Federal Labor has threatened to use the Coalition’s proposed superannuation changes to cancel investments in companies that engage in wage theft or have a poor industrial relations record if the government gets the new powers passed by parliament and the ALP wins the next election.
Labor, unions, the Australian Industry Group and key crossbenchers are pushing for the government to remove provisions in the Your Future Your Super bill that allow the minister of the day to prohibit funds from making certain payments or investments.
Dubbed a “regulatory kill switch” by its opponents, the superannuation industry says the provisions allow the treasurer of the day to ban any superannuation fund investment or expenditure even if it’s in the best financial interest of members.
In a speech to be given on Wednesday, Labor financial services and superannuation spokesman Stephen Jones will say the “extraordinary and unprecedented directions-making power makes Josh Frydenberg Australia’s superannuation trustee-in-chief, allowing him to cancel any investment he does not like”.
“That’s kryptonite for investment certainty,” he will say, in a speech seen by The Australian.
“It creates the type of sovereign risk normally associated with tin-pot dictatorships.”
Mr Jones argues the power could be used to cancel wind farm investments or “conversely, in different hands, the kill switch could be used to cancel a coalmine”.
“Indeed, there is almost no end to the ways the kill switch could be deployed,” he will say.
Mr Jones will point out that when John Howard introduced Work Choices, he directed government procurement agencies to favour tenders from businesses that used individual enterprise agreements. “That set a precedent for how such directions can be used to advantage ideological ends,” he will say. “It is conceivable Labor would use the directions power currently being contemplated to advance our agenda.
“One option open to us would be to order the cancellation of investments in companies which have been found guilty of wage theft or consistently demonstrate a poor industrial relations record.”
Apart from the Ai Group raising concerns, he will say that the silence from the business lobby has been “deafening”.
“It will be difficult to take credibly any future claims from the business sector about sovereign risk if it allows the Treasurer to take control of $3 trillion worth of funds under management without so much as a whimper.”

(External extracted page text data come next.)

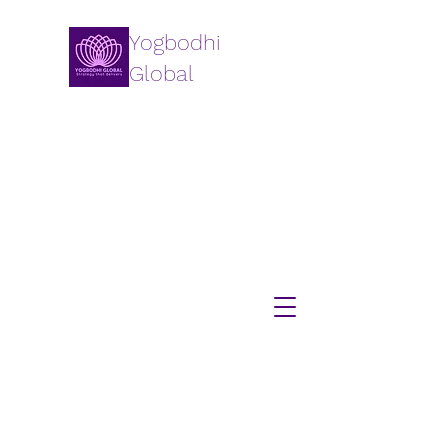
Yogbodhi
Global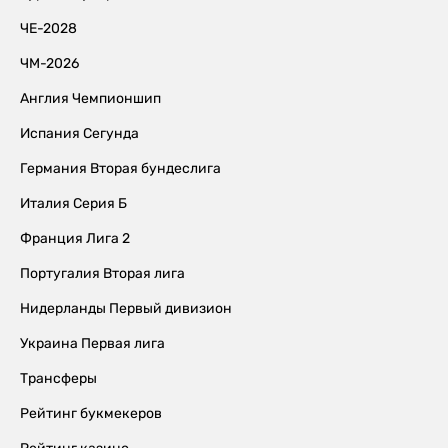
ЧЕ-2028
ЧМ-2026
Англия Чемпионшип
Испания Сегунда
Германия Вторая бундеслига
Италия Серия Б
Франция Лига 2
Португалия Вторая лига
Нидерланды Первый дивизион
Украина Первая лига
Трансферы
Рейтинг букмекеров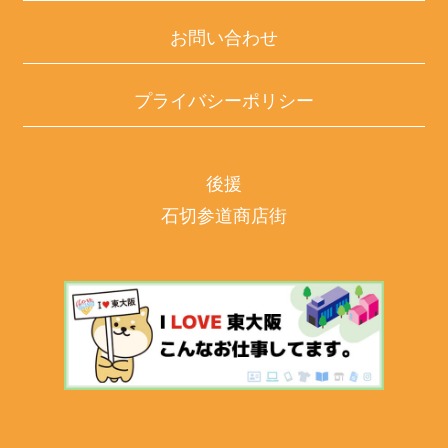
お問い合わせ
プライバシーポリシー
後援
石切参道商店街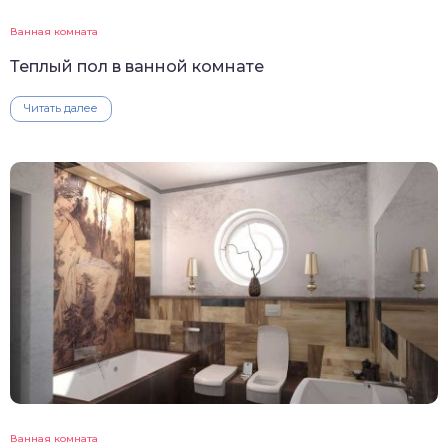
Ванная комната
Теплый пол в ванной комнате
Читать далее
Ванная комната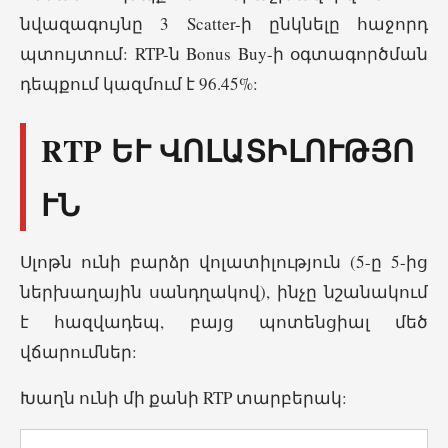
նվազագույնը 3 Scatter-ի ընկնելը հաջորդ
պտույտում: RTP-ն Bonus Buy-ի օգտագործման
դեպքում կազմում է 96.45%:
RTP ԵՒ ՎՈԼԱՏԻԼՈՒԹՅՈՒ
Ն
Սլոթն ունի բարձր վոլատիլություն (5-ը 5-ից
ներխաղային սանդղակով), ինչը նշանակում
է հազվադեպ, բայց պոտենցիալ մեծ
վճարումներ:
Խաղն ունի մի քանի RTP տարբերակ:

Mr Jones will say the provisions should be removed from the bill but he insisted Labor’s aim “was to save the bill, not to sink it”.

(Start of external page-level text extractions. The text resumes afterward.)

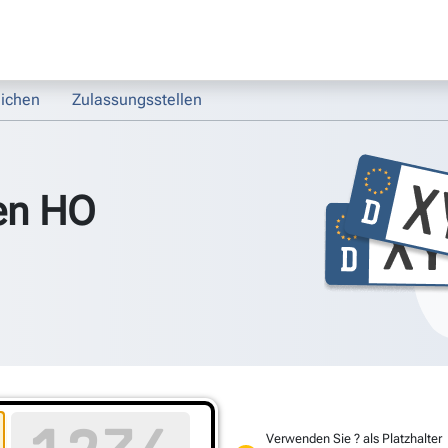
ichen
Zulassungsstellen
en HO
Verwenden Sie ? als Platzhalter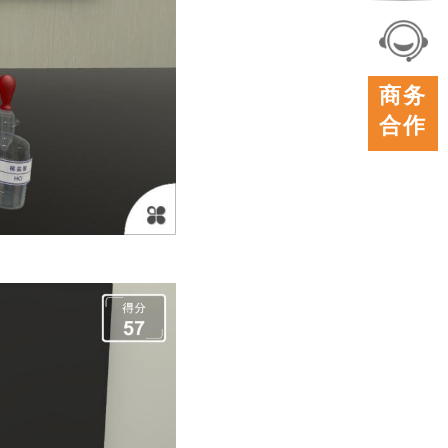
联系
我们
在线
商务
客服
合作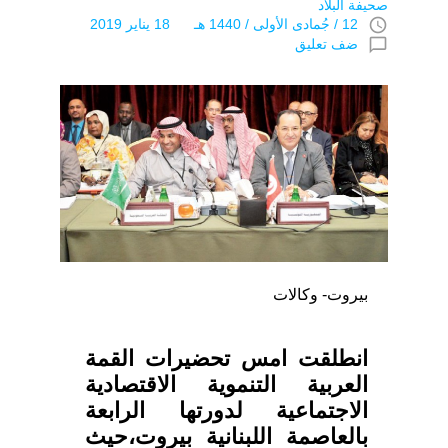
صحيفة البلاد
access_time
12 / جُمادى اﻷولى / 1440 هـ 18 يناير 2019
chat_bubble_outline
ضف تعليق
بيروت- وكالات
انطلقت امس تحضيرات القمة
العربية التنموية الاقتصادية
الاجتماعية لدورتها الرابعة
بالعاصمة اللبنانية بيروت،حيث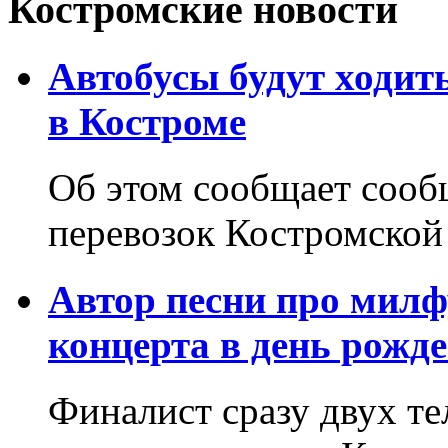
Костромские новости
Автобусы будут ходит
в Костроме
Об этом сообщает соо
перевозок Костромской
Автор песни про милф
концерта в день рожд
Финалист сразу двух т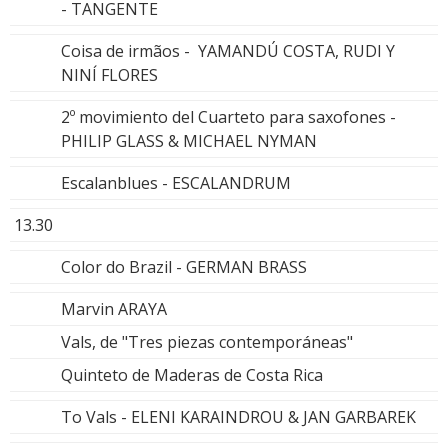
- TANGENTE
Coisa de irmãos - YAMANDÚ COSTA, RUDI Y
NINÍ FLORES
2º movimiento del Cuarteto para saxofones -
PHILIP GLASS & MICHAEL NYMAN
Escalanblues - ESCALANDRUM
13.30
Color do Brazil - GERMAN BRASS
Marvin ARAYA
Vals, de "Tres piezas contemporáneas"
Quinteto de Maderas de Costa Rica
To Vals - ELENI KARAINDROU & JAN GARBAREK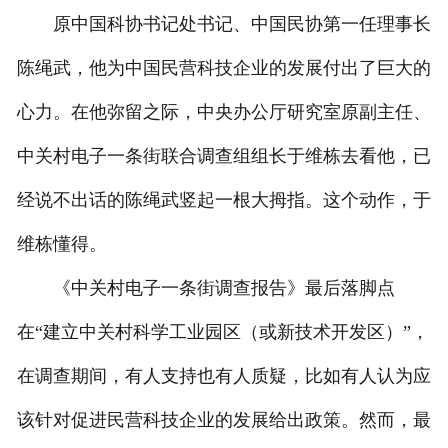
原中国科协书记处书记、中国民协第一任理事长
陈绳武，他为中国民营科技企业的发展付出了巨大的
心力。在他弥留之际，中央办公厅研究室原副主任、
中关村电子一条街联合调查组组长于维栋去看他，已
经说不出话的陈绳武竖起一根大拇指。这个动作，于
维栋懂得。
《中关村电子一条街调查报告》最后落脚点
在“建立中关村科学工业园区（或新技术开发区）”，
在调查期间，有人支持也有人质疑，比如有人认为应
该针对促进民营科技企业的发展给出政策。然而，最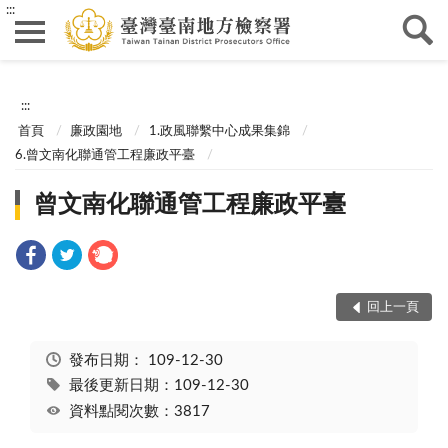
:::
:::
首頁
廉政園地
1.政風聯繫中心成果集錦
6.曾文南化聯通管工程廉政平臺
曾文南化聯通管工程廉政平臺
回上一頁
發布日期：
109-12-30
最後更新日期：109-12-30
資料點閱次數：3817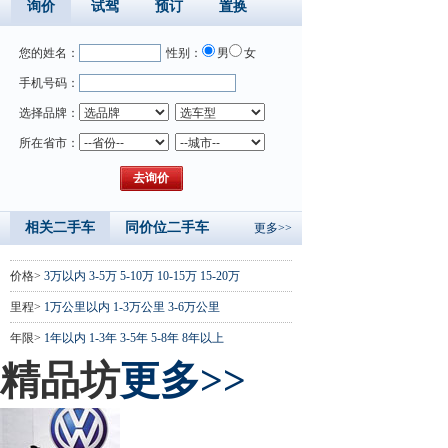
询价
试驾
预订
置换
您的姓名：
性别：
男
女
手机号码：
选择品牌：
所在省市：
相关二手车
同价位二手车
更多>>
价格>
3万以内
3-5万
5-10万
10-15万
15-20万
里程>
1万公里以内
1-3万公里
3-6万公里
年限>
1年以内
1-3年
3-5年
5-8年
8年以上
精品坊
更多>>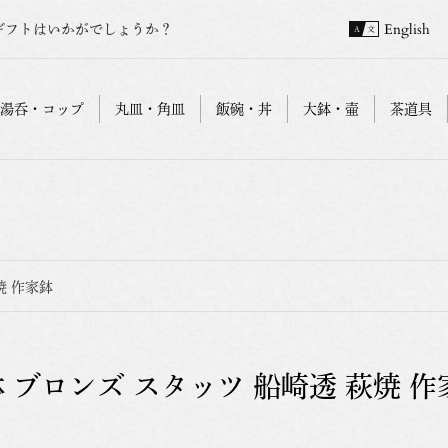
ギフトはいかがでしょうか？
English
湯呑・コップ
丸皿・角皿
飯碗・丼
大鉢・壷
茶道具
焼 作家鉢
鉢 ブロンズ スタッツ 船崎透 萩焼 作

Small business on Tuesday attacked the opposition from the Ai Group and the ACTU to the bill, claiming they represented a “disappointing partnership between vested interests from industry super funds who are afraid of transparency.
Council of Small Business Organisations Australia chief executive Peter Strong said businesses needed complexity removed from super to save jobs and encourage investment, not the cementing of convoluted processes.

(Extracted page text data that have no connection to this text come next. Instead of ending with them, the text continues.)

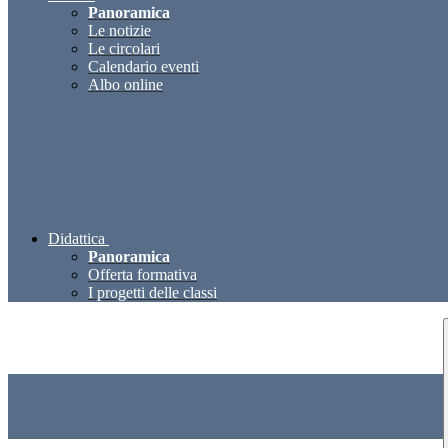
Panoramica
Le notizie
Le circolari
Calendario eventi
Albo online
Didattica
Panoramica
Offerta formativa
I progetti delle classi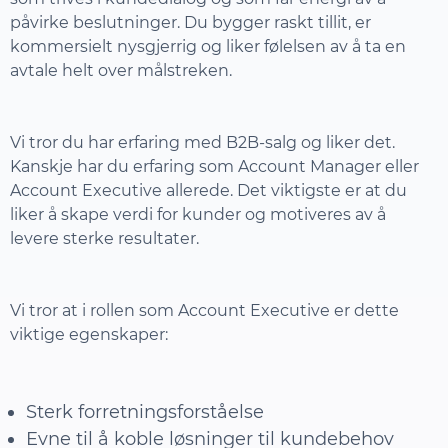
påvirke beslutninger. Du bygger raskt tillit, er
kommersielt nysgjerrig og liker følelsen av å ta en
avtale helt over målstreken.
Vi tror du har erfaring med B2B-salg og liker det.
Kanskje har du erfaring som Account Manager eller
Account Executive allerede. Det viktigste er at du
liker å skape verdi for kunder og motiveres av å
levere sterke resultater.
Vi tror at i rollen som Account Executive er dette
viktige egenskaper:
Sterk forretningsforståelse
Evne til å koble løsninger til kundebehov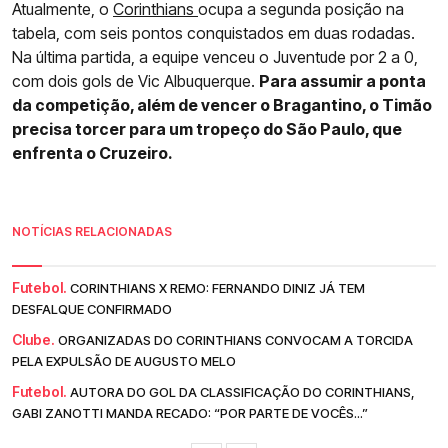
Atualmente, o
Corinthians
ocupa a segunda posição na
tabela, com seis pontos conquistados em duas rodadas.
Na última partida, a equipe venceu o Juventude por 2 a 0,
com dois gols de Vic Albuquerque.
Para assumir a ponta
da competição, além de vencer o Bragantino, o Timão
precisa torcer para um tropeço do São Paulo, que
enfrenta o Cruzeiro.
NOTÍCIAS RELACIONADAS
Futebol.
CORINTHIANS X REMO: FERNANDO DINIZ JÁ TEM
DESFALQUE CONFIRMADO
Clube.
ORGANIZADAS DO CORINTHIANS CONVOCAM A TORCIDA
PELA EXPULSÃO DE AUGUSTO MELO
Futebol.
AUTORA DO GOL DA CLASSIFICAÇÃO DO CORINTHIANS,
GABI ZANOTTI MANDA RECADO: “POR PARTE DE VOCÊS...”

Mr Strong said the position taken by the Ai Group was “very naive (given) it claims to represent small business”.
“Rather than undermining a good policy, COSBOA and its members are working with government to ensure the change process continues to be fit for purpose,” he said.
“It is obvious that these groups, who make money from their membership of industry superannuation funds, are afraid that the removal of complexity and the creation of transparency will mean less income for their organisations — even though workers and small business people will benefit.”